» WHAT IS BEING ASKED
Each line that contains "IMPIANTO" needs to be copied from the listing.

» MATERIAL SUPPLIED
┌──
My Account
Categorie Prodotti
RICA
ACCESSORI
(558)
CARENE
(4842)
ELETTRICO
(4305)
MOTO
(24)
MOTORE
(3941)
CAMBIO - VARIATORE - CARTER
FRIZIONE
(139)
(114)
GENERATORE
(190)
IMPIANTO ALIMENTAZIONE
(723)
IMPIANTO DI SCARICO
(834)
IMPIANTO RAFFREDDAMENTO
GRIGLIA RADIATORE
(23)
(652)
└──
┌──
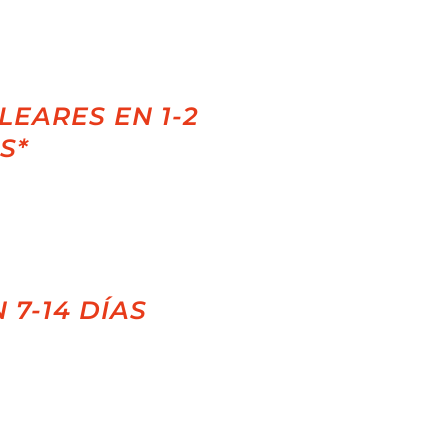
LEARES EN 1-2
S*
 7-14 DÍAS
└──
┌──
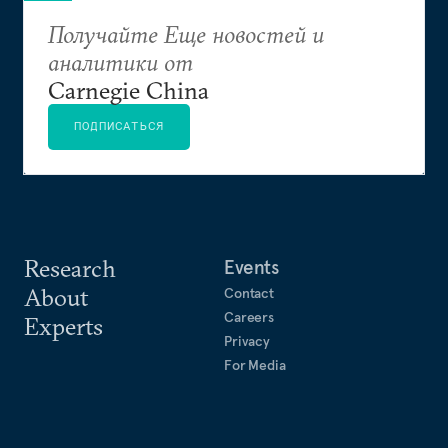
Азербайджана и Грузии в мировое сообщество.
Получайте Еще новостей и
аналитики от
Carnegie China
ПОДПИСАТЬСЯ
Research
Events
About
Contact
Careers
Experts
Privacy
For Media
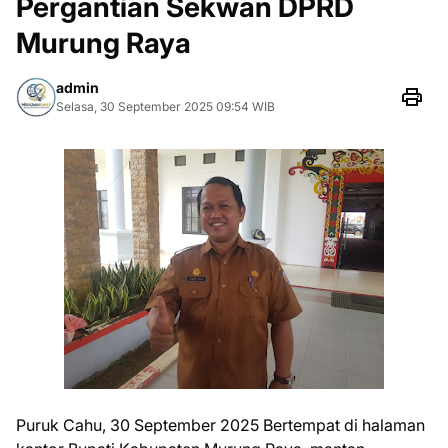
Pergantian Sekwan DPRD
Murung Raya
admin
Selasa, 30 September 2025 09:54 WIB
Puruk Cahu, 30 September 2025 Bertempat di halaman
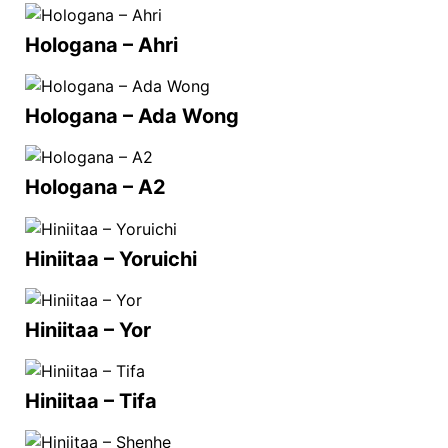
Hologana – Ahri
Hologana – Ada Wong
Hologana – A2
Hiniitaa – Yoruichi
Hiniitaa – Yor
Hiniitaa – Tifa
└──
» ANSWER SECTION
IMPIANTO ALIMENTAZIONE
IMPIANTO DI SCARICO
IMPIANTO RAFFREDDAMENTO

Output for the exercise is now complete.